Navigating the “Symbolic Glass Ceiling”: Identity Gender Patchworking, Silent Resignation, and Persistent Inequalities in Leadership

Tuesday, 8 July 2025: 00:00
Location: ASJE020 (Annex of the Faculty of Legal, Economic, and Social Sciences)
Oral Presentation
Hana FOUGHALI, Université Paris Cité, France
Professional inequalities between women and men remain a crucial issue in contemporary debates, despite advances in parity. My doctoral research explored these inequalities, highlighting a ‘symbolic glass ceiling’ faced by female senior managers and executives in French companies. This persistence of unease, even in senior management positions, can be explained by three interconnected dimensions: the socio-cultural context, women's bodily experiences and self-placating. Together, these factors maintain a system of inequality, even for those who appear to have broken through the hierarchical ceiling.

In this presentation, I will employ the concepts of ‘identity gender patchworking’ and ‘political make-up’ to illustrate how these women navigate between compliance and resistance to managerial norms. Their adaptation to the ‘masculine neutrality’ that dominates professional structures can be seen as a form of silent resignation or symbolic withdrawal. This process of adaptation, while often invisible, raises fundamental questions about how women subtly resist and navigate power dynamics in their professional environments.

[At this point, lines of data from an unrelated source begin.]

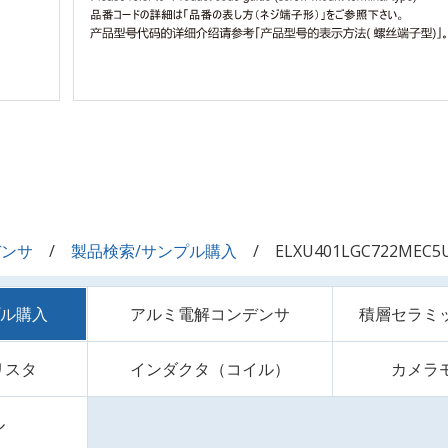
デンサ
製品検索/サンプル購入
ELXU401LGC722MEC5
プル購入
アルミ電解コンデンサ
積層セラミ
リスタ
インダクタ（コイル）
カメラ
ル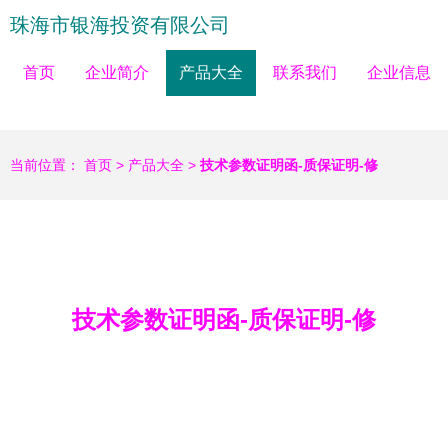
珠海市银海投资有限公司
首页
企业简介
产品大全
联系我们
企业信息
当前位置：
首页
>
产品大全
>
技术参数证明函-质保证明-修
技术参数证明函-质保证明-修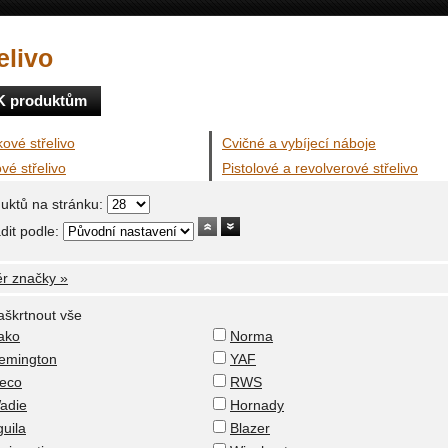
elivo
K produktům
ové střelivo
Cvičné a vybíjecí náboje
vé střelivo
Pistolové a revolverové střelivo
uktů na stránku:
dit podle:
r značky »
aškrtnout vše
ako
Norma
emington
YAF
eco
RWS
adie
Hornady
uila
Blazer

By maintaining positions of authority, these women manage to assert their presence, but often at a significant personal and psychological cost. Their ability to continue within these structures, despite persistent obstacles, reflects both the limitations of current approaches to gender equality and the complex, nuanced forms of resistance that are essential for understanding the lived experiences of women in leadership roles.